Sometimes the parties use an independent attorney to help resolve the case. This is called “mediation,” and the independent attorney is called a “mediator.” The mediator will talk to both parties about the issues with the case, what he or she thinks the case is worth, and will attempt to help the parties reach a settlement agreement.
Most courts hold “settlement conferences” after case evaluation but before the trial is scheduled. Courts vary in how they conduct settlement conferences. Sometimes the judge will be very involved, acting as a mediator. Other times the judge does not involve himself in the discussion, requiring only that the parties appear and at least discuss settlement. And occasionally, if a party steadfastly refuses to discuss settlement, the judge simply lets everyone go home.

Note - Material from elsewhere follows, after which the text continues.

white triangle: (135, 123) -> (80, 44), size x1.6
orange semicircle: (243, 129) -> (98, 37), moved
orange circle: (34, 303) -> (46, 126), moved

If the case doesn’t settle, the Court issues a trial scheduling order. The trial date is usually scheduled several months after the settlement conference, depending on the Court’s docket. Some cases can and do settle in this time, as trials are becoming rarer. If a settlement is not reached, and a jury trial proceeds, before the trial, jury instructions are prepared, motions about evidence are filed, jury panel questionnaires are reviewed, and juror notebooks are assembled. The jury is selected on the first day of trial, then opening statements are given. Occasionally, the defendant will wait and give his or her opening statement after the plaintiff’s witnesses testify. The plaintiff presents his or her “case in chief” first. This is where the plaintiff must, through documents and witness testimony, establish the elements of his or her claim. Defendant will usually cross-examine each witness.
After the plaintiff’s case in chief, defendants usually make a “motion for a directed verdict.” The defendant argues that the case should end at that point because the plaintiff failed to establish the elements of the claim. These motions are rarely granted. Next, the defendants present their witnesses. Sometimes, the plaintiff will call rebuttal witnesses after the defendants’ witnesses are done.

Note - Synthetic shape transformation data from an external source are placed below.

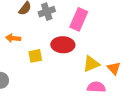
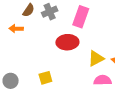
orange arrow: (13, 38) -> (16, 29), moved
yellow square: (35, 56) -> (45, 78), moved

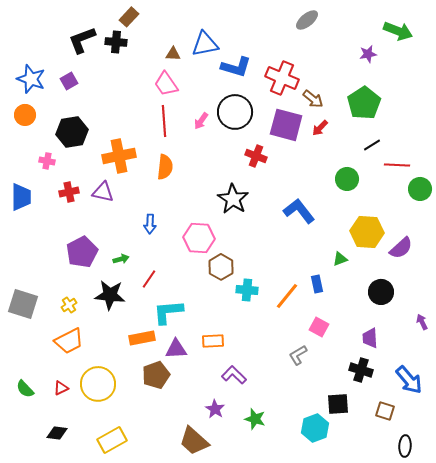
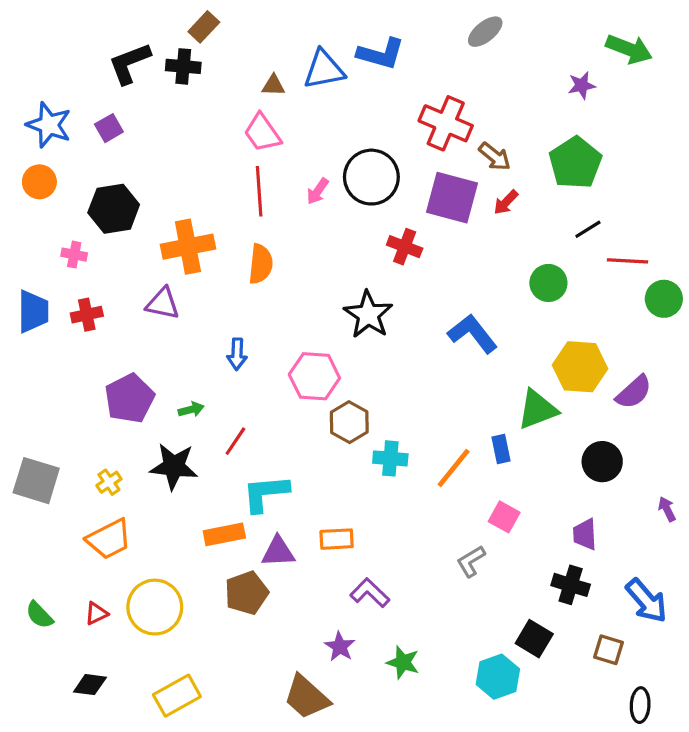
blue L-shape: (236, 67) -> (381, 54), moved
red cross: (69, 192) -> (87, 315), moved
green triangle: (340, 259) -> (537, 409), size x1.8
black square: (338, 404) -> (534, 639), turned 35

After all of the witnesses have testified, the parties give closing arguments – first the plaintiff, then the defendant. The plaintiff usually gets the last word, and gives a brief rebuttal argument. Then jury instructions are given and the jury deliberates. The jury could deliberate for minutes, hours or days. The jury returns with either a verdict for money damagesfor the plaintiff or a verdict of “no cause,” which means the defendant won.
Litigation does not end with a verdict. Post-trial motions are filed either to overturn the verdict or to lower the amount of the verdict. After those motions, the Court enters a judgment. That judgment is usually appealed. The appeal process generally takes at least a year and can take several years. Sometimes cases settle during the appeal period.

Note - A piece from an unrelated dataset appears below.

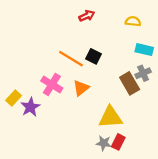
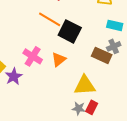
black square: (94, 56) -> (70, 31), size x1.6
orange line: (71, 59) -> (50, 19), moved
brown rectangle: (130, 83) -> (102, 55), turned -36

The Court of Appeals will either affirm the judgment or, if there were errors during the trial that affected the outcome, reverse and remand for further proceedings. Either party can ask the Michigan Supreme Court to review the Court of Appeals’ order. If the Court of Appeals affirms, and the Supreme Court does not hear the case, the defendant must pay any judgment amount. If the Court of Appeals remands (and the Supreme Court does not hear the case), more proceedings are held in trial court. Sometimes this is just to adjust the judgment amount, but sometimes it could mean a whole new trial. If the Supreme Court hears the case, it will either affirm the Court of Appeals or remand to either the Court of Appeals or trial court for further proceedings.
As you can see, the litigation process is long and cumbersome. It is a roller coaster, filled with ups and downs. We recognize how difficult it is for our clients to go through this process. We stand with our clients every step of the way.